Tourist Visa Requirements for China
Tourist visa requirements for China are no joke. There are many different types and knowing which kind you need is a critical first step to visit. Without a visa, you will be denied entry.
What kind of visa do I need?
With a few exceptions, most tourists will require a full visa. If you are planning a layover or a short trip to China, you may qualify for a transit visa (G visa) which requires a trip to the consulate before you leave your home country. Or you may qualify for China’s visa-free transit which is granted upon arrival in China. The visa-free transit is available in 72- and 144-hour (3 and 6 day) increments. It is notoriously complicated so check here for more information. You don’t want to get all the way to China only to get deported for having made the wrong visa selection.
The safest route to entry into China is the full visa.

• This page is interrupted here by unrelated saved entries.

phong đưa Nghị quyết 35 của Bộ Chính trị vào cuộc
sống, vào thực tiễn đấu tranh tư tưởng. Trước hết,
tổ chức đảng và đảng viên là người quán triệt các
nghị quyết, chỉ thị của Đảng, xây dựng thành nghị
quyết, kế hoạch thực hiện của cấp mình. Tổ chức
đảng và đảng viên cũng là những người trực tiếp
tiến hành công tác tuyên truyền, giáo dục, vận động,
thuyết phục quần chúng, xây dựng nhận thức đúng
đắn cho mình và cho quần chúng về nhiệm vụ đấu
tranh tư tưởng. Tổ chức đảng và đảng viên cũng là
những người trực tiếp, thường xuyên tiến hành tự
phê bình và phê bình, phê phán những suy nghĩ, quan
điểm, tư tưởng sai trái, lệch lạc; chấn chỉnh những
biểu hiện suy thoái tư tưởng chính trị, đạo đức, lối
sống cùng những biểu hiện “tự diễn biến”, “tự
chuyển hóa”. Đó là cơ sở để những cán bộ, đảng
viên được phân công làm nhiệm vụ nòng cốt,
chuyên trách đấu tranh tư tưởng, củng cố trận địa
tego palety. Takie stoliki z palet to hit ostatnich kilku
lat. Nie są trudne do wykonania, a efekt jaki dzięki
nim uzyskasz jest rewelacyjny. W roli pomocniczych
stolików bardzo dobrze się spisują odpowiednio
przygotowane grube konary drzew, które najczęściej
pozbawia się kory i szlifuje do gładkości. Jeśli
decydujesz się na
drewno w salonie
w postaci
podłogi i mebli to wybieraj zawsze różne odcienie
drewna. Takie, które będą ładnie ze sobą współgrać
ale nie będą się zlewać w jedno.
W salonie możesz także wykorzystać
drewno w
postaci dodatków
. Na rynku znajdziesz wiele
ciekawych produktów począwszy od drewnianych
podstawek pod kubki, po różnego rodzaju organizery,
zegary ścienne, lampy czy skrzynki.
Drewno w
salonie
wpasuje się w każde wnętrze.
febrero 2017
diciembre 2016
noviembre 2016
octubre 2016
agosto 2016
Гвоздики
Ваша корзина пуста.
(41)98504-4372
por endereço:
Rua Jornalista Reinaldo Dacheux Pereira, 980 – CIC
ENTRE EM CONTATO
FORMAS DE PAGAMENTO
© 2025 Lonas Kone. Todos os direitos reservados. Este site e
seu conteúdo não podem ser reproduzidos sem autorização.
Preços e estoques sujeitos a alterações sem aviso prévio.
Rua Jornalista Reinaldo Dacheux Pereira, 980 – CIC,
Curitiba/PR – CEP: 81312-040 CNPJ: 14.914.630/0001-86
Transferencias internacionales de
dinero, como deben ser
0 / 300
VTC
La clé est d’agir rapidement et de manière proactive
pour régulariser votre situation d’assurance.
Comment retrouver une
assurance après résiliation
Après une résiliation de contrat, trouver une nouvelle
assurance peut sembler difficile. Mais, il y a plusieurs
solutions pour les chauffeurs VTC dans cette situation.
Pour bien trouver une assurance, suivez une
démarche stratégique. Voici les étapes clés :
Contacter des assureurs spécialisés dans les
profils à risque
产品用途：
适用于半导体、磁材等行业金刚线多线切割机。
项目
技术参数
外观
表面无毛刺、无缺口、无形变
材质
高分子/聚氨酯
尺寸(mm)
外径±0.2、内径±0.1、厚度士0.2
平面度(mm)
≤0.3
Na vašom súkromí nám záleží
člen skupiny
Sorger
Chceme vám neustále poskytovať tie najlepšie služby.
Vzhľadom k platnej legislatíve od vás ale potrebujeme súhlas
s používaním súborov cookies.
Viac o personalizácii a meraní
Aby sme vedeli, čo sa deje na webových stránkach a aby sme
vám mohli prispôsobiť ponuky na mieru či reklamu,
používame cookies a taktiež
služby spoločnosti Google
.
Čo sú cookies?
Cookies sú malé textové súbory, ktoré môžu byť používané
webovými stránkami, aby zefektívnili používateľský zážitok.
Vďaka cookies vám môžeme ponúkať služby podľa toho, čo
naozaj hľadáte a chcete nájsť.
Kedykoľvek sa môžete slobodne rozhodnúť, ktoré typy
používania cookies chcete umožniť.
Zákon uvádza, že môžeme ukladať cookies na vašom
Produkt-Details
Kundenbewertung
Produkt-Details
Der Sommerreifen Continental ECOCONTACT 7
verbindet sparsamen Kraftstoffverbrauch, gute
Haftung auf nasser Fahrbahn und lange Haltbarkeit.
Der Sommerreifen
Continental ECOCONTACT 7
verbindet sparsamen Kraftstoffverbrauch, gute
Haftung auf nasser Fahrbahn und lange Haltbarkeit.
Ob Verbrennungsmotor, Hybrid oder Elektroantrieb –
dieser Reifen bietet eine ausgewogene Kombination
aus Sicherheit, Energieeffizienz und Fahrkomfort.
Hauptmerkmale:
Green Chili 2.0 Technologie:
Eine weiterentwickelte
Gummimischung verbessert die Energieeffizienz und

Tourists will need to apply for an (L) visa for independent or group tourism. Expect to dedicate several hours, even days, to the process depending upon how many of the required documents you already have on hand and digitized.
The picture below shows the application when it was six pages short of completion. That’s 24 feet of paper!
There are two methods to file for a tourist visa: on your own or by an online service to file for you. If you have the means, having a service file for you is the quickest, most convenient way to go.
If you’d rather save that money for dumplings, you can find the Chinese full visa application here. For the very latest on visa application procedures, visit the China Embassy website.
What Kind of Information is required on the visa application?
The actual application is only a few pages long. It must be typed in all capital letters in black ink. There must be no errors, no handwritten corrections, or it will be rejected.
The other 1.5 pounds of paper, or ten hours of time if you’re doing it all online, comes from the rest of the required information. Among other things, you will need to supply:
- travel dates
- a day-to-day itinerary including hotels and their addresses
- proof of onward travel
- a letter of invitation to visit China from a tour company if you’re using one
- who you will be traveling with and what your relationships are to one another
- your social security number
- copies of driver’s licenses
- copies of birth certificates
- professional passport-sized photos
- copies of passport page
- your valid passport
You read number 11 correctly. You must send in your passport to have the visa placed directly into it. In addition, your passport must have at least six months left before its expiration from the time that you will leave China. If you are planning a year in advance, your passport will need to have at least eighteen months left before expiration.
Though the turnaround time is supposed to be less than two weeks, leave plenty of time to receive your passport with attached visa back in the mail before your trip. I’d recommend sending your application out no later than twelve weeks before your trip begins.
PRO TIPS: The application will offer a standard visa good for six months. For about the same cost, you can get a ten-year visa. Check OTHER on the visa application section that offers the six-month option and type in ten-year visa in the explanation section below it.
If you intend to visit Hong Kong as an extension of your China trip, opt to visit AFTER your mainland China tour is completed. Placing Hong Kong at the end of your trip will avoid additional tourist visa requirements for China.